Tissue paper is such a great material to have on hand when you’re thinking of Easter Crafts for kids to make. It’s inexpensive, vibrant and versatile, and it’s perfect for making a fluffy, colourful holiday wreath or a sweet Easter decoration.

Tissue Paper Easter Wreath for toddlers and preschoolers to make .

Why I love crafting with tissue paper:

Kids love crafting with tissue paper, so we use this process for all kinds of holiday crafts.  Fine motor skills are get a work out when kids are working with tissue paper.  It’s so delicate, and the sheets stick together, you really have to concentrate to separate them.  Then there’s the “crumpling”.  Kids LOVE crumpling tissue paper! It sounds great, feels great, and hand muscles are given a work out with all that crunching, crushing and squeezing.
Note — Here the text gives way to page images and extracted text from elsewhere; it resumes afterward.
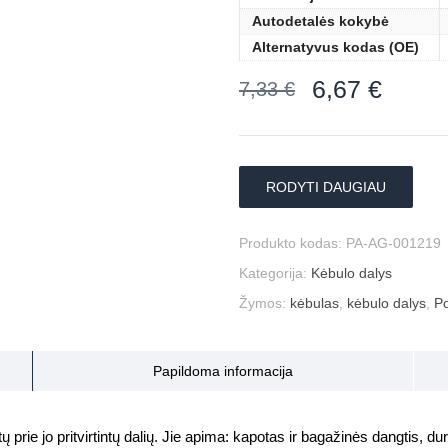
Autodetalės kokybė
Alternatyvus kodas (OE)
6,67
€
7,33
€
RODYTI DAUGIAU
Produkto kodas:
PA-AG-001219
Kategorija:
Kėbulo dalys
Žymos:
kėbulas
,
kėbulo dalys
,
Po
Papildoma informacija
prie jo pritvirtintų dalių. Jie apima: kapotas ir bagažinės dangtis, durys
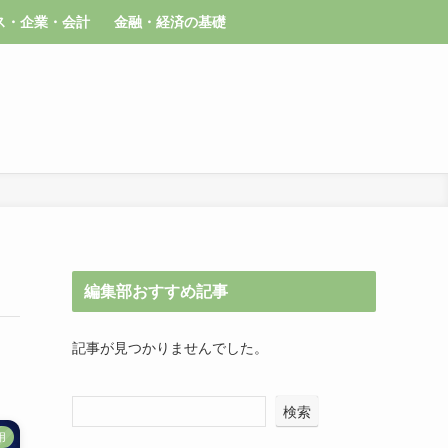
ス・企業・会計
金融・経済の基礎
編集部おすすめ記事
記事が見つかりませんでした。
検索
用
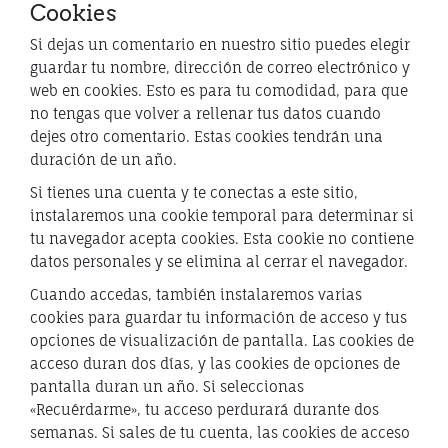
Cookies
Si dejas un comentario en nuestro sitio puedes elegir
guardar tu nombre, dirección de correo electrónico y
web en cookies. Esto es para tu comodidad, para que
no tengas que volver a rellenar tus datos cuando
dejes otro comentario. Estas cookies tendrán una
duración de un año.
Si tienes una cuenta y te conectas a este sitio,
instalaremos una cookie temporal para determinar si
tu navegador acepta cookies. Esta cookie no contiene
datos personales y se elimina al cerrar el navegador.
Cuando accedas, también instalaremos varias
cookies para guardar tu información de acceso y tus
opciones de visualización de pantalla. Las cookies de
acceso duran dos días, y las cookies de opciones de
pantalla duran un año. Si seleccionas
«Recuérdarme», tu acceso perdurará durante dos
semanas. Si sales de tu cuenta, las cookies de acceso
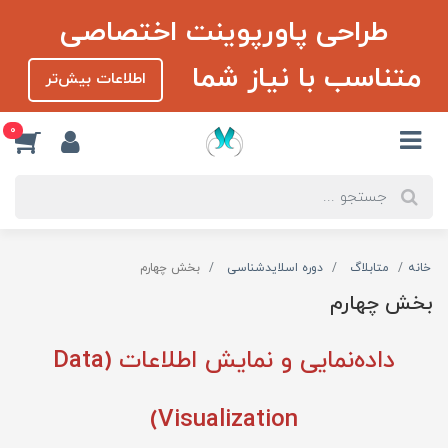
طراحی پاورپوینت اختصاصی
متناسب با نیاز شما
اطلاعات بیش‌تر
0
خانه
متابلاگ
دوره اسلایدشناسی
بخش چهارم
بخش چهارم
داده‌نمایی و نمایش اطلاعات (Data
Visualization)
Toddlers working on their Easter wreaths

How to make a tissue paper Easter wreath:

Cut a wreath out of a paper plate or light-wieght cardboard.  A cereal box would work well for this.  I traced a dinner plate for the outer circle, and a kid’s bowl for the inner circle.

5 tissue paper easter wreaths in the grass

Have your little one crumple 3×3 squares of tissue paper, and glue them all over the wreath.

 Easter wreath made with tissue paper hanging on a door.

We stapled a ribbon bow to the bottom and a ribbon loop to the top for hanging.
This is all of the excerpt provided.